» **Your task**:
Go through the data below and copy each line where the word "propose" occurs.

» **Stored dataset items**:

★ ★ ★ ★ ★

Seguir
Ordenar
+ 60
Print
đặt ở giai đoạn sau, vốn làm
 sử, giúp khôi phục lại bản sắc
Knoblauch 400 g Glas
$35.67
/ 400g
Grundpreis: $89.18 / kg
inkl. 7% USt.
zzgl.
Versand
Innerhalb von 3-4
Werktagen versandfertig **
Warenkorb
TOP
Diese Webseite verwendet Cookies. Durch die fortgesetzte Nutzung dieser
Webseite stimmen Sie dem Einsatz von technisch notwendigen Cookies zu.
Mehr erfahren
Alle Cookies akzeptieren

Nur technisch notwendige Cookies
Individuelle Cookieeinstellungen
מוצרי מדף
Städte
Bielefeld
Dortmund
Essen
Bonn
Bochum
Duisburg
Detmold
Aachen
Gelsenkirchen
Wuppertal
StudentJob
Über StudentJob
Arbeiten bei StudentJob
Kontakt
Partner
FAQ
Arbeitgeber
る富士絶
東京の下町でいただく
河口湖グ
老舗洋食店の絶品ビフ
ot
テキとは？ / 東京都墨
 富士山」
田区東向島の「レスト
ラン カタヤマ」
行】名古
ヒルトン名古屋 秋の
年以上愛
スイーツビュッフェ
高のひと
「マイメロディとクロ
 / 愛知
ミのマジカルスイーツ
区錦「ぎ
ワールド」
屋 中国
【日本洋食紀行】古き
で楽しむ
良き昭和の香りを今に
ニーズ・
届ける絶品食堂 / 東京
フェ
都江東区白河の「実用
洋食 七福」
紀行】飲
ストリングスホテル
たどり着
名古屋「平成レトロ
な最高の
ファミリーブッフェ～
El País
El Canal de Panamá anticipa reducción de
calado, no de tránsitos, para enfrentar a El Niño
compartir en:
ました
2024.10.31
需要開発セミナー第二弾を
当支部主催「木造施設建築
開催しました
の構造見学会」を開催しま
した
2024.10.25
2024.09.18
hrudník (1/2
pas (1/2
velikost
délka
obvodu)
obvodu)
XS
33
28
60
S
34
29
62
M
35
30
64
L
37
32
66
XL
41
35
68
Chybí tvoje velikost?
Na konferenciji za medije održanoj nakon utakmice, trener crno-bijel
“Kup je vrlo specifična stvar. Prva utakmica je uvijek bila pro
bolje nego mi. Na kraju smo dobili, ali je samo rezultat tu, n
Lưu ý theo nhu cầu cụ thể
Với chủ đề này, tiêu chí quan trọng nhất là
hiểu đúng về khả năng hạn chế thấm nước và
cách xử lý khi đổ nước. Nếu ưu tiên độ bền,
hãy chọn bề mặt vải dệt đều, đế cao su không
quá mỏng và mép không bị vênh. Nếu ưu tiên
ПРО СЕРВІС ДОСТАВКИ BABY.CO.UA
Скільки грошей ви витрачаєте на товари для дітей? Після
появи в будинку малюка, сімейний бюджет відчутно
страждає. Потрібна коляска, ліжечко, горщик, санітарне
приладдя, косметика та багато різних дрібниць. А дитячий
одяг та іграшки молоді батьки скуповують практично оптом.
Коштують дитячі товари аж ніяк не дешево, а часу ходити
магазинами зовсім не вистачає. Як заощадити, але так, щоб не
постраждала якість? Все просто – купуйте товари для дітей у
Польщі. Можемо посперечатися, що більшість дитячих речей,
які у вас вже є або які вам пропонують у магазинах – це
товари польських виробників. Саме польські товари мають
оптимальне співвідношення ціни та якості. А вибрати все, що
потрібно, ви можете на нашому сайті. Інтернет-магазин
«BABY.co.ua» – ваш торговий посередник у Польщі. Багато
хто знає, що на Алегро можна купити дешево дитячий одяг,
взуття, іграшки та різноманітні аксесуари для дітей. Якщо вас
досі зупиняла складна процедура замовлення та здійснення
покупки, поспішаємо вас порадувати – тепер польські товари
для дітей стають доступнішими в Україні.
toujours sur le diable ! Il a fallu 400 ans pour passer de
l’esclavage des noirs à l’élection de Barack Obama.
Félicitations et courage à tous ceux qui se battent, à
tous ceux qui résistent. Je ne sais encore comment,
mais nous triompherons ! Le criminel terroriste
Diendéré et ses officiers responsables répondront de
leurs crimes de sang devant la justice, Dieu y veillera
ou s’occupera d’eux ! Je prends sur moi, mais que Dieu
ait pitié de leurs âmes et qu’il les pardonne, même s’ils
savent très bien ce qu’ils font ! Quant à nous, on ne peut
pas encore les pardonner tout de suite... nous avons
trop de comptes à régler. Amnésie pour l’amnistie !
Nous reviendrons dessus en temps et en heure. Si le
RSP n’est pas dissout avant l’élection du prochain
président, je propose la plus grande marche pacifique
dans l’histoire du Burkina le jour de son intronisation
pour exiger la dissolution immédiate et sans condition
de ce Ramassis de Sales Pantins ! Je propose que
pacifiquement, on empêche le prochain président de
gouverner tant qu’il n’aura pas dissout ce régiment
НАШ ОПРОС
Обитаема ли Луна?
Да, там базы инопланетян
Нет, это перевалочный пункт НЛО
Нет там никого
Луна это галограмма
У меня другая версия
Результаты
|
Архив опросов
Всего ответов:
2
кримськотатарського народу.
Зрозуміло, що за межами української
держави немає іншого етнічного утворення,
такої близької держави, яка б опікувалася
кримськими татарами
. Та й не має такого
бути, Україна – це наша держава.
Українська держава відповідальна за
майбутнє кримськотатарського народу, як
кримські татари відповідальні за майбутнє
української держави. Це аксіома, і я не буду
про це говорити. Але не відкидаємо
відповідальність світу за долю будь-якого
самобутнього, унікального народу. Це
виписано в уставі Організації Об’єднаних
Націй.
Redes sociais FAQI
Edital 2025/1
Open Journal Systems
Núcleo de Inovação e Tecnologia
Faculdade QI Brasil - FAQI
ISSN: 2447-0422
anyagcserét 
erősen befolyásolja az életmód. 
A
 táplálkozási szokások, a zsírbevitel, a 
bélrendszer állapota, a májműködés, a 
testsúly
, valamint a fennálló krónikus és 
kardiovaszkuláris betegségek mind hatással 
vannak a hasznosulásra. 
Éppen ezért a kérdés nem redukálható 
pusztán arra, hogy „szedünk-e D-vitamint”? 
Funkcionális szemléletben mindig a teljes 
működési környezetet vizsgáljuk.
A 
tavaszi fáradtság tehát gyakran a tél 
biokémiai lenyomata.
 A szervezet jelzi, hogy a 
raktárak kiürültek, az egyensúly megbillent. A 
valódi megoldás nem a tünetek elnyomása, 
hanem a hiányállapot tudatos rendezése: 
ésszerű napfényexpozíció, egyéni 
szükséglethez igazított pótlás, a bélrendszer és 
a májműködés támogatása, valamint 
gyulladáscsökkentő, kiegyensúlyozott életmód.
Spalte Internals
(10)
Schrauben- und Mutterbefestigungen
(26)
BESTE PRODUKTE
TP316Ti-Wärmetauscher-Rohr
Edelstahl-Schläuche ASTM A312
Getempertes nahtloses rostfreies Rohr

★ ★ ★ ★ ★

» **Your response**:
président, je propose la plus grande marche pacifique
de ce Ramassis de Sales Pantins ! Je propose que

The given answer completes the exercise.